Wenn ihr wissen wollt, wie ich KI, Struktur und individuelle Positionierung zusammendenke, schaut auf meiner Pillar Page zum Thema
Was die Wochenenden verraten
Eine kleine Beobachtung aus der Google Search Console war im März ebenfalls sichtbar: Die Zugriffe werden am Wochenende weniger. Das ist zunächst einmal kein Drama, sondern ein Muster. Und Muster sind in der Analyse oft hilfreicher als einzelne Ausschläge, die sich aufführen wie aufgescheuchte Tauben auf dem Bahnhofsvorplatz.

Was könnte dahinterstecken? Vermutlich vor allem Nutzungsverhalten. Wenn eure Inhalte stark arbeits-, analyse- oder fachbezogen sind, ist es völlig plausibel, dass sie unter der Woche mehr Aufmerksamkeit bekommen als samstags zwischen Blumenerde, Waffelteig und dem halbherzigen Vorsatz, „mal kurz das Handy wegzulegen“.
Das Spannende ist nicht die bloße Erkenntnis, sondern die Folgefrage: Was mache ich damit? Wochenendschwächen sind kein moralischer Makel der Website. Sie sind ein Hinweis darauf, wann Zielgruppen in einem bestimmten Modus sind. Und genau daraus lassen sich redaktionelle und strategische Entscheidungen ableiten.
Meinen Besucher*innenzahlen schadet das ganze jedoch nicht. Die steigen nämlich auch weiterhin von Monat zu Monat:

Was ich aus dem Wochenendmuster mitnehme
- Meine Inhalte scheinen eher in einem sachlichen, arbeitsnahen Nutzungskontext gelesen zu werden.
- Die Nachfrage verteilt sich offenbar nicht gleichmäßig über die Woche.
- Es spricht dafür, Performance nicht nur monatlich, sondern auch nach Wochentagen zu beobachten.
- Es erinnert daran, dass Reichweite immer auch Verhaltenspsychologie ist – nicht nur Technik.
- Aber: Die Search Console ist nur die eine Seite – die Zugriffe auf meine Seite wachsen weiterhin konstant.

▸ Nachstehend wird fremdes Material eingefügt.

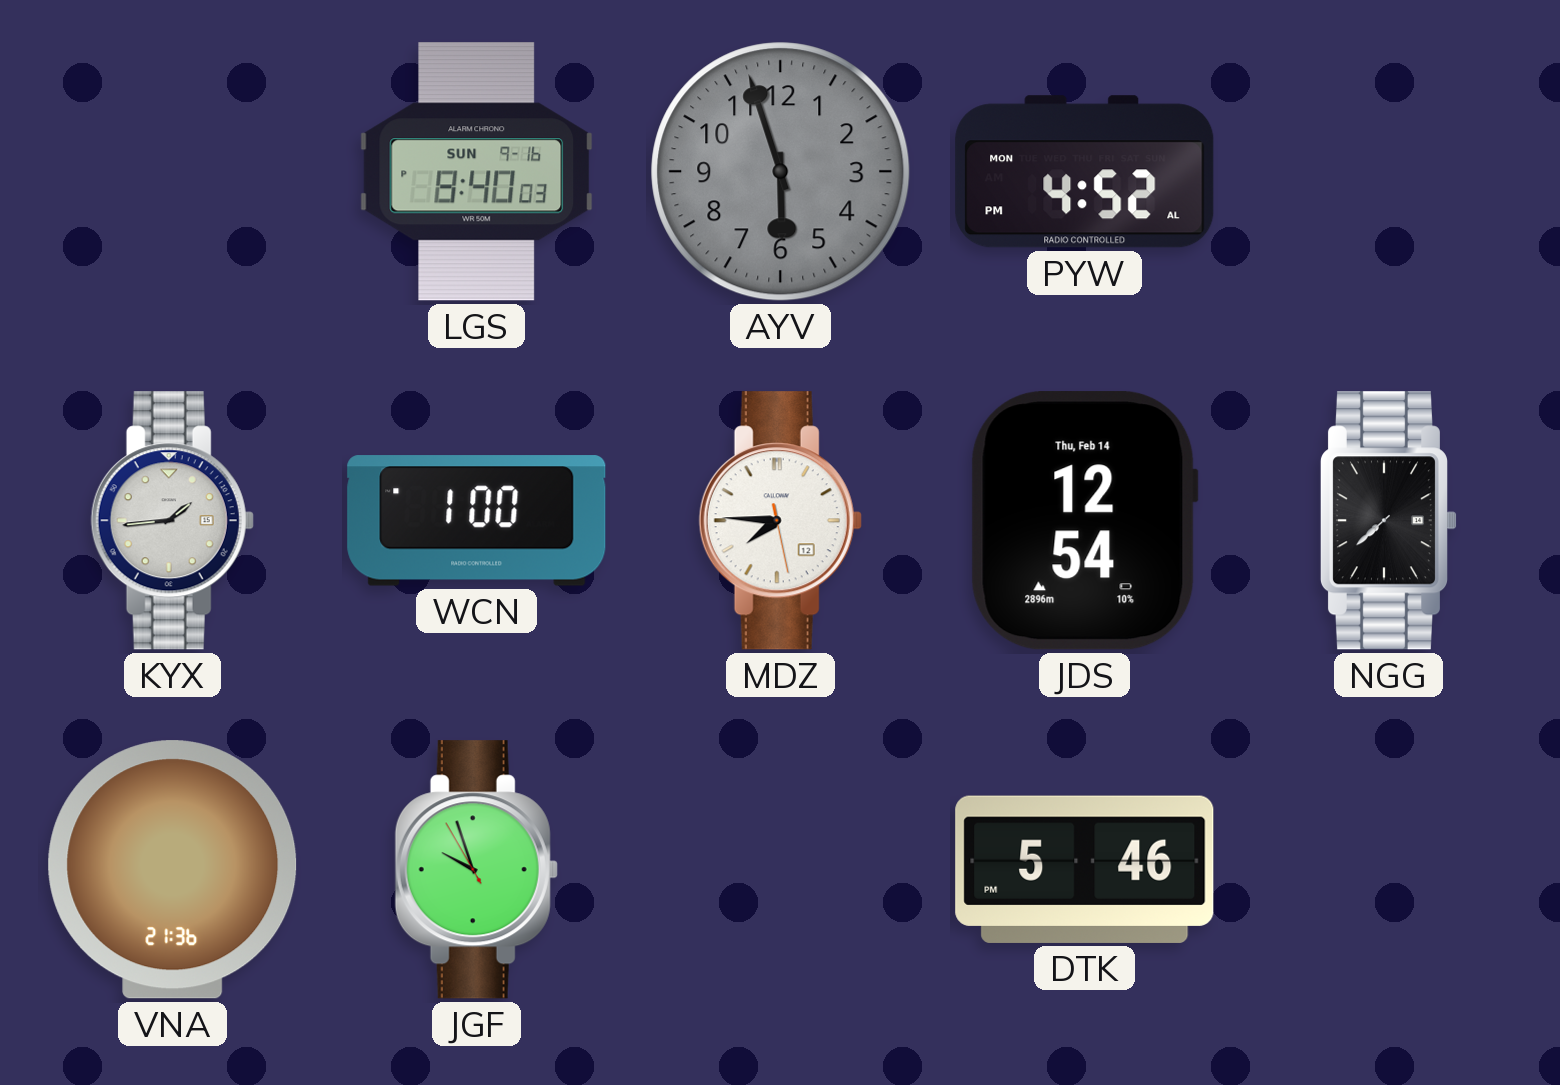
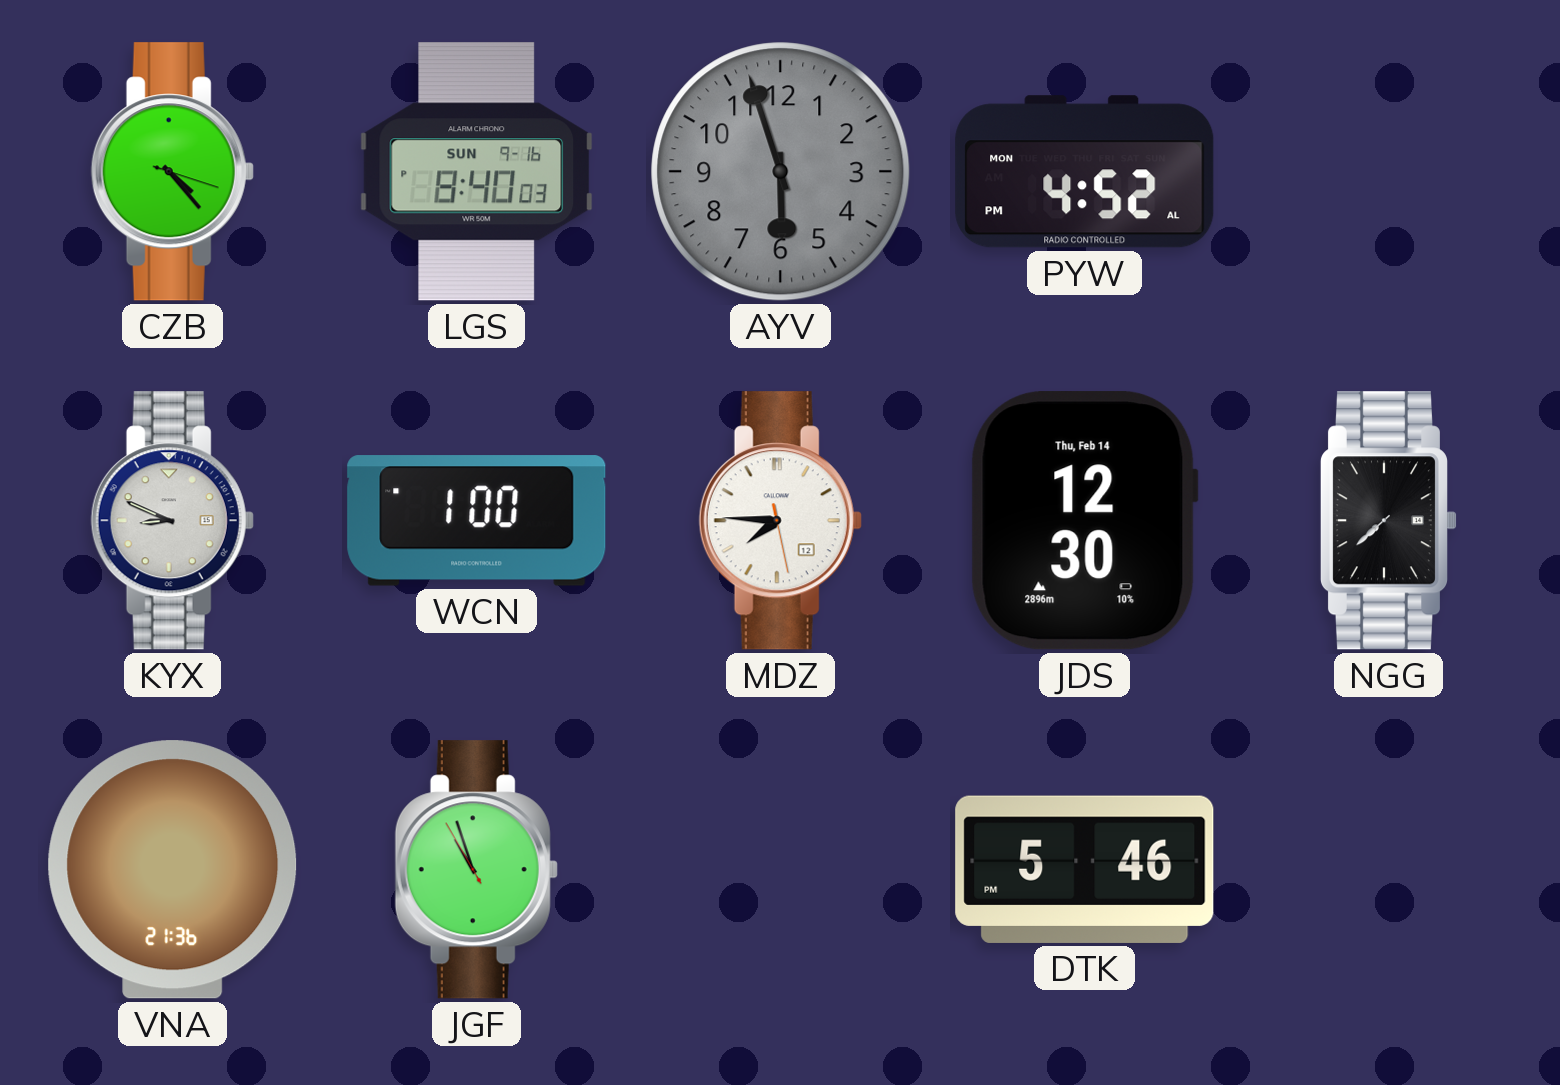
CZB: none -> 4:23
KYX: 1:44 -> 8:49
JDS: 12:54 -> 12:30
JGF: 9:56 -> 10:56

Warum weniger manchmal mehr ist
Der vielleicht wichtigste März-Befund ist fast unverschämt unspektakulär: Ich habe weniger gemacht als in anderen Phasen – und trotzdem sinnvoll gearbeitet. Das ist in einer Online-Welt, die Produktivität oft wie einen religiösen Fiebertraum behandelt, beinahe subversiv.

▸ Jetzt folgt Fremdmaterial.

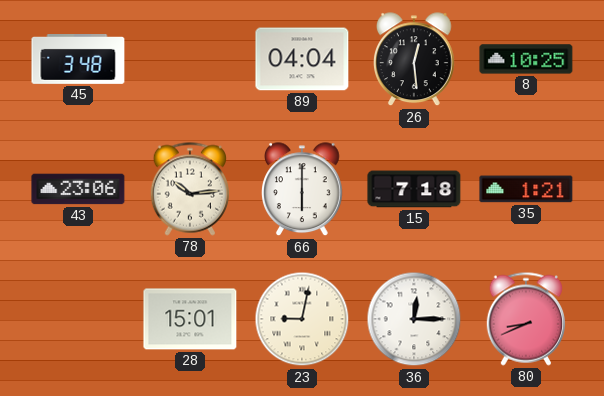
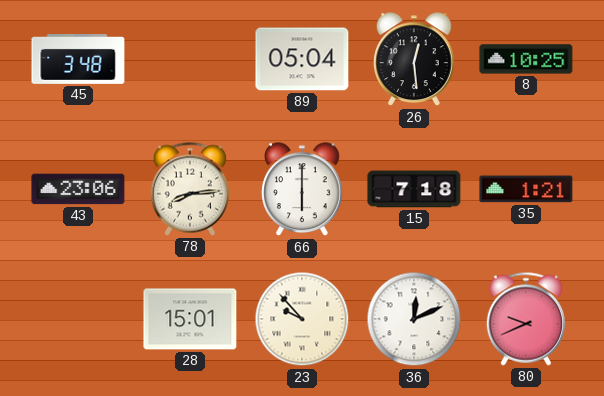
89: 04:04 -> 05:04
78: 10:14 -> 8:14
23: 9:02 -> 9:53
36: 12:15 -> 12:11
80: 8:41 -> 9:41
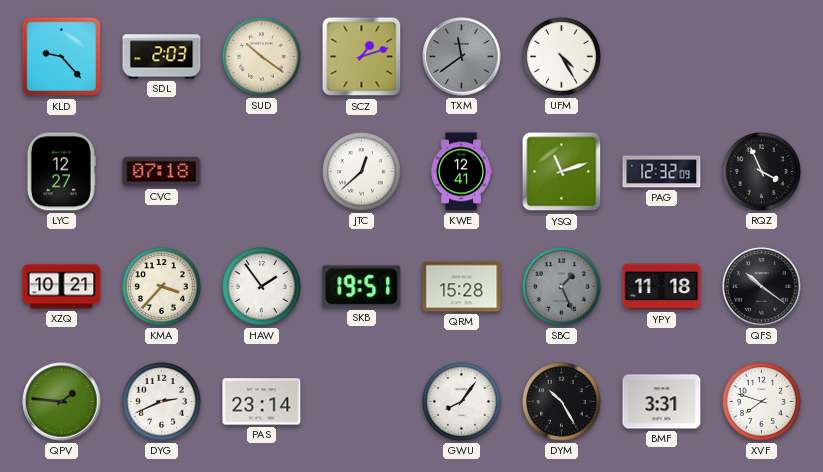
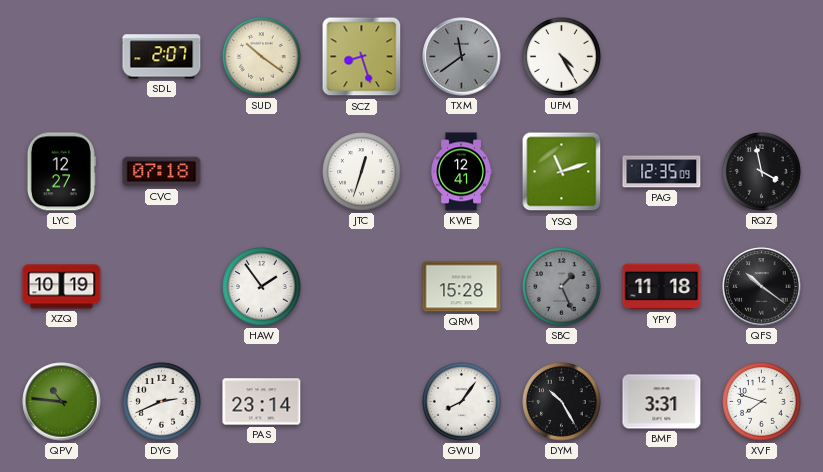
KLD: 9:23 -> none
SDL: 2:03 -> 2:07
SCZ: 1:12 -> 8:27
JTC: 12:38 -> 12:33
PAG: 12:32 -> 12:35
RQZ: 3:56 -> 3:58
XZQ: 10:21 -> 10:19
KMA: 3:37 -> none
SKB: 19:51 -> none
QPV: 1:46 -> 10:46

Was ich aus dem März mitnehme
- Struktur schlägt Aktionismus, wenn man langfristig sichtbar sein will.
- Design ist keine Nebensache, sondern Teil der Nutzungsqualität.
- Wiedererkennbarkeit hilft nicht nur Marken, sondern auch Inhalten.

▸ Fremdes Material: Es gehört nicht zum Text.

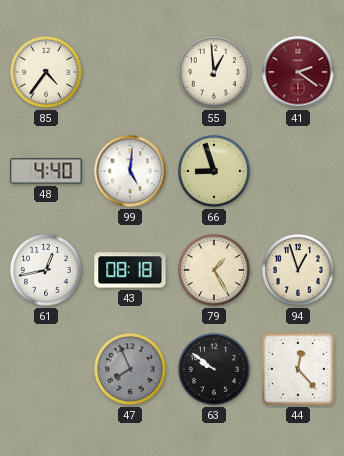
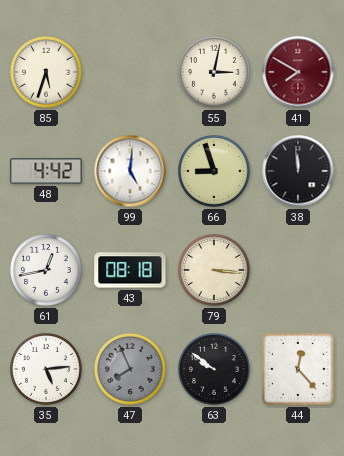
85: 4:36 -> 5:33
55: 12:59 -> 3:02
41: 2:21 -> 7:50
48: 4:40 -> 4:42
38: none -> 11:59
79: 1:25 -> 3:16
94: 12:57 -> none
35: none -> 5:14
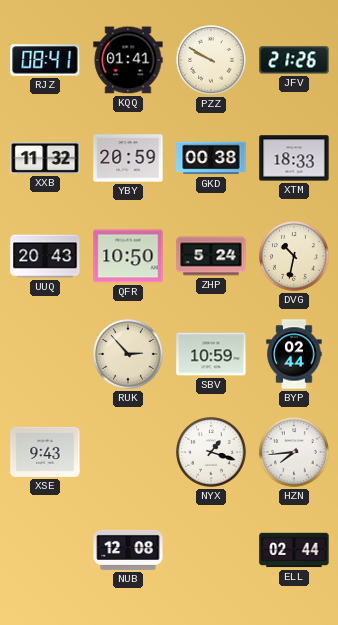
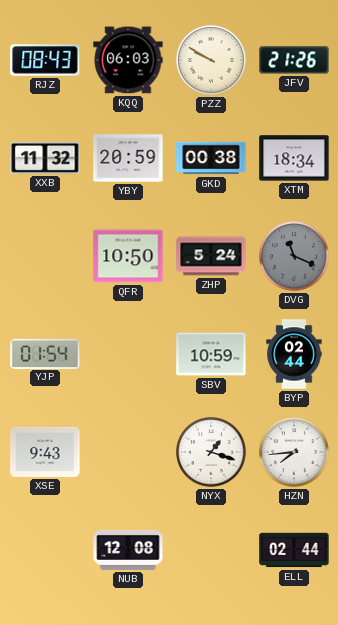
RJZ: 08:41 -> 08:43
KQQ: 01:41 -> 06:03
XTM: 18:33 -> 18:34
UUQ: 20:43 -> none
DVG: 10:32 -> 11:19
DVG dial: cream -> grey
YJP: none -> 01:54
RUK: 2:53 -> none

- Nebenprojekte können strategisch nützlich sein, selbst wenn sie nicht aus einem KPI-Labor stammen.
- Weniger Traffic am Wochenende ist kein Schock, sondern ein Muster, das sich beobachten und nutzen lässt.
- Weiterbildung lohnt sich besonders dann, wenn sie direkt in laufende Projekte einfließt.
Wenn ich meinen März in einem Satz zusammenfassen müsste, dann so: Ich habe nicht lauter gearbeitet, sondern klüger. Und vielleicht ist genau das die Form von Fortschritt, die im Rückblick deutlich länger trägt als jeder aufgebrezelte Sichtbarkeits-Samba mit KPI-Konfetti.
Im April werde ich genau hinschauen, welche dieser stillen Anpassungen anfangen, sichtbar Wirkung zu zeigen. Denn so unerquicklich es für die Dramaturgie auch sein mag: Nachhaltige Optimierung kommt selten mit Feuerwerk. Eher mit Schraubenzieher. Und manchmal mit Frühlingssonne.